● Work item
Write out the data below exactly as given, without any of its pictures.

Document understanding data
^^^^^^^^
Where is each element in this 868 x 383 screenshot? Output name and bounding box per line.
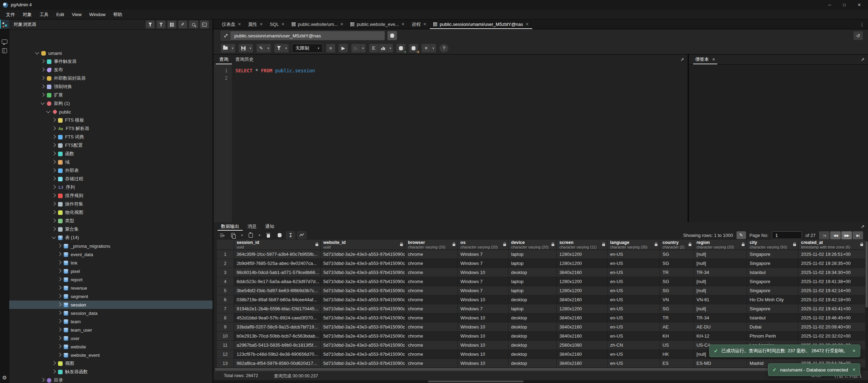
- minimize-button[interactable]: ─: [828, 2, 831, 7]
- table-row[interactable]: 933bdaff8-0207-58c9-9a15-ddcb7bf719...5d…: [217, 323, 865, 332]
- chevron-right-icon[interactable]: [52, 202, 56, 205]
- grid-vertical-scrollbar[interactable]: [865, 240, 868, 367]
- cell[interactable]: 2025-11-02 19:42:18+00: [798, 295, 865, 304]
- cell[interactable]: Singapore: [747, 250, 798, 259]
- cell[interactable]: 3840x2160: [556, 332, 607, 341]
- chevron-right-icon[interactable]: [57, 319, 61, 323]
- delete-row-button[interactable]: [264, 231, 273, 239]
- connection-string[interactable]: public.session/umami/user_M5zbtY@nas: [231, 31, 385, 40]
- explain-analyze-button[interactable]: [378, 44, 388, 53]
- tree-item--[interactable]: 目录: [9, 376, 213, 383]
- save-button[interactable]: [239, 44, 248, 53]
- cell[interactable]: SG: [660, 286, 693, 295]
- database-switch-button[interactable]: [387, 31, 397, 40]
- cell[interactable]: 2025-11-02 19:28:35+00: [798, 259, 865, 268]
- connection-status-button[interactable]: [221, 31, 231, 41]
- table-row[interactable]: 79194b2e1-2b4b-5596-bfac-f2fd170445...5d…: [217, 304, 865, 313]
- cell[interactable]: Windows 10: [457, 359, 508, 368]
- cell[interactable]: b0e2913b-70cd-50bb-bcb7-6c563bdab...: [234, 332, 320, 341]
- cell[interactable]: TR-34: [693, 313, 747, 323]
- tab-query[interactable]: 查询: [216, 55, 232, 64]
- cell[interactable]: 98c6014b-0dcd-5ab1-a071-579ce8b66...: [234, 268, 320, 277]
- tree-item--[interactable]: 事件触发器: [9, 57, 213, 66]
- cell[interactable]: Singapore: [747, 304, 798, 313]
- column-header-os[interactable]: oscharacter varying (20): [457, 240, 508, 250]
- row-number[interactable]: 6: [217, 295, 234, 304]
- cell[interactable]: 2025-11-02 19:34:30+00: [798, 268, 865, 277]
- open-file-button[interactable]: [221, 44, 230, 53]
- copy-options-button[interactable]: ▾: [240, 233, 244, 237]
- chevron-down-icon[interactable]: [52, 235, 56, 239]
- cell[interactable]: chrome: [405, 323, 457, 332]
- tree-item--[interactable]: 强制转换: [9, 82, 213, 91]
- tab--[interactable]: 仪表盘✕: [218, 20, 244, 29]
- tree-item-segment[interactable]: segment: [9, 292, 213, 301]
- tree-item--[interactable]: 视图: [9, 359, 213, 368]
- chevron-right-icon[interactable]: [52, 193, 56, 197]
- tree-item-user[interactable]: user: [9, 334, 213, 342]
- row-number[interactable]: 7: [217, 304, 234, 313]
- cell[interactable]: 2b9d4f5f-7685-525a-abec-9e02407ca...: [234, 259, 320, 268]
- cell[interactable]: en-US: [607, 295, 660, 304]
- rail-object-explorer-button[interactable]: [0, 20, 9, 29]
- execute-button[interactable]: ▶: [339, 44, 348, 53]
- chevron-right-icon[interactable]: [52, 135, 56, 138]
- rollback-button[interactable]: ↺: [409, 44, 418, 53]
- cell[interactable]: Dubai: [747, 323, 798, 332]
- page-number-input[interactable]: 1: [772, 231, 802, 239]
- cell[interactable]: SG: [660, 304, 693, 313]
- cell[interactable]: chrome: [405, 359, 457, 368]
- cell[interactable]: en-US: [607, 350, 660, 359]
- cell[interactable]: Singapore: [747, 286, 798, 295]
- row-number[interactable]: 11: [217, 341, 234, 350]
- chevron-right-icon[interactable]: [57, 294, 61, 298]
- table-row[interactable]: 1364c35f9-1fcc-5977-a3b4-80c7b955fb...5d…: [217, 250, 865, 259]
- chevron-right-icon[interactable]: [57, 269, 61, 273]
- cell[interactable]: 5d710dbd-3a2e-43e3-a553-97b415090c...: [320, 259, 405, 268]
- chevron-right-icon[interactable]: [52, 227, 56, 231]
- close-icon[interactable]: ✕: [340, 22, 343, 27]
- cell[interactable]: 3840x2160: [556, 313, 607, 323]
- cell[interactable]: ES: [660, 359, 693, 368]
- tree-item-team[interactable]: team: [9, 317, 213, 326]
- cell[interactable]: 3be54bf2-f3dc-5d97-be63-6f8b9d3b7c...: [234, 286, 320, 295]
- cell[interactable]: chrome: [405, 341, 457, 350]
- chevron-right-icon[interactable]: [41, 93, 44, 96]
- cell[interactable]: laptop: [508, 286, 556, 295]
- open-file-options-button[interactable]: ▾: [230, 44, 235, 53]
- expand-results-icon[interactable]: ↗: [861, 224, 865, 229]
- cell[interactable]: Istanbul: [747, 313, 798, 323]
- cell[interactable]: 2025-11-02 19:43:41+00: [798, 304, 865, 313]
- cell[interactable]: 3840x2160: [556, 359, 607, 368]
- scrollbar-thumb[interactable]: [215, 368, 806, 371]
- cell[interactable]: Windows 10: [457, 313, 508, 323]
- table-row[interactable]: 22b9d4f5f-7685-525a-abec-9e02407ca...5d7…: [217, 259, 865, 268]
- cell[interactable]: laptop: [508, 259, 556, 268]
- menu-window[interactable]: Window: [85, 10, 109, 20]
- tab-notifications[interactable]: 通知: [262, 222, 278, 231]
- tree-item-pixel[interactable]: pixel: [9, 267, 213, 275]
- view-data-button[interactable]: [167, 20, 177, 29]
- cell[interactable]: Windows 10: [457, 295, 508, 304]
- tab--[interactable]: 属性✕: [244, 20, 266, 29]
- chevron-down-icon[interactable]: [46, 109, 50, 113]
- save-data-button[interactable]: [275, 231, 284, 239]
- column-header-screen[interactable]: screencharacter varying (11): [556, 240, 607, 250]
- cell[interactable]: 2025-11-02 20:32:02+00: [798, 332, 865, 341]
- cell[interactable]: Phnom Penh: [747, 332, 798, 341]
- cell[interactable]: chrome: [405, 268, 457, 277]
- tree-item-event_data[interactable]: event_data: [9, 250, 213, 259]
- column-header-language[interactable]: languagecharacter varying (35): [607, 240, 660, 250]
- tab--[interactable]: 进程✕: [408, 20, 430, 29]
- cell[interactable]: 5d710dbd-3a2e-43e3-a553-97b415090c...: [320, 286, 405, 295]
- cell[interactable]: 2025-11-02 19:26:51+00: [798, 250, 865, 259]
- column-header-country[interactable]: countrycharacter (2): [660, 240, 693, 250]
- cell[interactable]: 1280x1200: [556, 304, 607, 313]
- filter-options-button[interactable]: ▾: [284, 44, 289, 53]
- cell[interactable]: Windows 7: [457, 259, 508, 268]
- tab-query-history[interactable]: 查询历史: [232, 55, 257, 64]
- chevron-right-icon[interactable]: [52, 176, 56, 180]
- cell[interactable]: [null]: [693, 277, 747, 286]
- paste-button[interactable]: [246, 231, 255, 239]
- cell[interactable]: 5d710dbd-3a2e-43e3-a553-97b415090c...: [320, 295, 405, 304]
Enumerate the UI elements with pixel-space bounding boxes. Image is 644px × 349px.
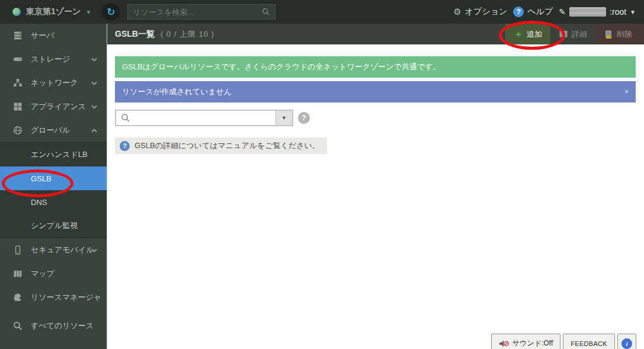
^^^^^^^^
● Answer for the task
Where is each element in this 868 x 383 screenshot? Output name and bounding box per line.
- minimize-button[interactable]: ─: [828, 2, 831, 7]
- table-row[interactable]: 933bdaff8-0207-58c9-9a15-ddcb7bf719...5d…: [217, 323, 865, 332]
- chevron-right-icon[interactable]: [52, 202, 56, 205]
- grid-vertical-scrollbar[interactable]: [865, 240, 868, 367]
- cell[interactable]: 2025-11-02 19:42:18+00: [798, 295, 865, 304]
- cell[interactable]: Singapore: [747, 250, 798, 259]
- cell[interactable]: 3840x2160: [556, 332, 607, 341]
- chevron-right-icon[interactable]: [57, 319, 61, 323]
- delete-row-button[interactable]: [264, 231, 273, 239]
- connection-string[interactable]: public.session/umami/user_M5zbtY@nas: [231, 31, 385, 40]
- explain-analyze-button[interactable]: [378, 44, 388, 53]
- tree-item--[interactable]: 目录: [9, 376, 213, 383]
- save-button[interactable]: [239, 44, 248, 53]
- cell[interactable]: SG: [660, 286, 693, 295]
- database-switch-button[interactable]: [387, 31, 397, 40]
- cell[interactable]: 2025-11-02 19:28:35+00: [798, 259, 865, 268]
- connection-status-button[interactable]: [221, 31, 231, 41]
- table-row[interactable]: 79194b2e1-2b4b-5596-bfac-f2fd170445...5d…: [217, 304, 865, 313]
- cell[interactable]: Windows 10: [457, 359, 508, 368]
- cell[interactable]: b0e2913b-70cd-50bb-bcb7-6c563bdab...: [234, 332, 320, 341]
- cell[interactable]: TR-34: [693, 313, 747, 323]
- tab-query[interactable]: 查询: [216, 55, 232, 64]
- cell[interactable]: 98c6014b-0dcd-5ab1-a071-579ce8b66...: [234, 268, 320, 277]
- tree-item--[interactable]: 事件触发器: [9, 57, 213, 66]
- cell[interactable]: Singapore: [747, 304, 798, 313]
- column-header-os[interactable]: oscharacter varying (20): [457, 240, 508, 250]
- row-number[interactable]: 6: [217, 295, 234, 304]
- cell[interactable]: 2025-11-02 19:34:30+00: [798, 268, 865, 277]
- open-file-button[interactable]: [221, 44, 230, 53]
- copy-options-button[interactable]: ▾: [240, 233, 244, 237]
- chevron-down-icon[interactable]: [52, 235, 56, 239]
- cell[interactable]: chrome: [405, 323, 457, 332]
- tree-item--[interactable]: 强制转换: [9, 82, 213, 91]
- tab--[interactable]: 仪表盘✕: [218, 20, 244, 29]
- tree-item-segment[interactable]: segment: [9, 292, 213, 301]
- tree-item--[interactable]: 视图: [9, 359, 213, 368]
- chevron-right-icon[interactable]: [52, 193, 56, 197]
- tree-item-user[interactable]: user: [9, 334, 213, 342]
- row-number[interactable]: 7: [217, 304, 234, 313]
- cell[interactable]: 2b9d4f5f-7685-525a-abec-9e02407ca...: [234, 259, 320, 268]
- cell[interactable]: en-US: [607, 295, 660, 304]
- rail-object-explorer-button[interactable]: [0, 20, 9, 29]
- execute-button[interactable]: ▶: [339, 44, 348, 53]
- chevron-right-icon[interactable]: [52, 135, 56, 138]
- rollback-button[interactable]: ↺: [409, 44, 418, 53]
- cell[interactable]: Dubai: [747, 323, 798, 332]
- page-number-input[interactable]: 1: [772, 231, 802, 239]
- cell[interactable]: SG: [660, 304, 693, 313]
- cell[interactable]: chrome: [405, 359, 457, 368]
- cell[interactable]: en-US: [607, 350, 660, 359]
- cell[interactable]: Singapore: [747, 286, 798, 295]
- row-number[interactable]: 11: [217, 341, 234, 350]
- chevron-right-icon[interactable]: [57, 294, 61, 298]
- table-row[interactable]: 1364c35f9-1fcc-5977-a3b4-80c7b955fb...5d…: [217, 250, 865, 259]
- chevron-right-icon[interactable]: [57, 269, 61, 273]
- cell[interactable]: 5d710dbd-3a2e-43e3-a553-97b415090c...: [320, 259, 405, 268]
- chevron-right-icon[interactable]: [52, 227, 56, 231]
- close-icon[interactable]: ✕: [340, 22, 343, 27]
- cell[interactable]: 3840x2160: [556, 313, 607, 323]
- cell[interactable]: ES: [660, 359, 693, 368]
- tree-item-team[interactable]: team: [9, 317, 213, 326]
- cell[interactable]: 3be54bf2-f3dc-5d97-be63-6f8b9d3b7c...: [234, 286, 320, 295]
- cell[interactable]: chrome: [405, 341, 457, 350]
- chevron-right-icon[interactable]: [41, 93, 44, 96]
- cell[interactable]: laptop: [508, 286, 556, 295]
- open-file-options-button[interactable]: ▾: [230, 44, 235, 53]
- expand-results-icon[interactable]: ↗: [861, 224, 865, 229]
- cell[interactable]: Istanbul: [747, 313, 798, 323]
- cell[interactable]: 2025-11-02 19:43:41+00: [798, 304, 865, 313]
- cell[interactable]: 3840x2160: [556, 359, 607, 368]
- scrollbar-thumb[interactable]: [215, 368, 806, 371]
- cell[interactable]: Windows 10: [457, 313, 508, 323]
- table-row[interactable]: 22b9d4f5f-7685-525a-abec-9e02407ca...5d7…: [217, 259, 865, 268]
- cell[interactable]: laptop: [508, 259, 556, 268]
- menu-window[interactable]: Window: [85, 10, 109, 20]
- tab-notifications[interactable]: 通知: [262, 222, 278, 231]
- tree-item-pixel[interactable]: pixel: [9, 267, 213, 275]
- view-data-button[interactable]: [167, 20, 177, 29]
- cell[interactable]: Windows 10: [457, 295, 508, 304]
- tab--[interactable]: 属性✕: [244, 20, 266, 29]
- chevron-down-icon[interactable]: [46, 109, 50, 113]
- save-data-button[interactable]: [275, 231, 284, 239]
- column-header-screen[interactable]: screencharacter varying (11): [556, 240, 607, 250]
- cell[interactable]: 2025-11-02 20:32:02+00: [798, 332, 865, 341]
- cell[interactable]: Phnom Penh: [747, 332, 798, 341]
- cell[interactable]: chrome: [405, 268, 457, 277]
- tree-item-event_data[interactable]: event_data: [9, 250, 213, 259]
- column-header-language[interactable]: languagecharacter varying (35): [607, 240, 660, 250]
- tab--[interactable]: 进程✕: [408, 20, 430, 29]
- cell[interactable]: 5d710dbd-3a2e-43e3-a553-97b415090c...: [320, 286, 405, 295]
- cell[interactable]: 2025-11-02 19:26:51+00: [798, 250, 865, 259]
- column-header-country[interactable]: countrycharacter (2): [660, 240, 693, 250]
- cell[interactable]: 1280x1200: [556, 304, 607, 313]
- filter-options-button[interactable]: ▾: [284, 44, 289, 53]
- cell[interactable]: Windows 7: [457, 259, 508, 268]
- tab-query-history[interactable]: 查询历史: [232, 55, 257, 64]
- chevron-right-icon[interactable]: [52, 176, 56, 180]
- cell[interactable]: [null]: [693, 277, 747, 286]
- paste-button[interactable]: [246, 231, 255, 239]
- cell[interactable]: 5d710dbd-3a2e-43e3-a553-97b415090c...: [320, 295, 405, 304]
Enumerate the UI elements with pixel-space bounding boxes. Image is 644px × 349px.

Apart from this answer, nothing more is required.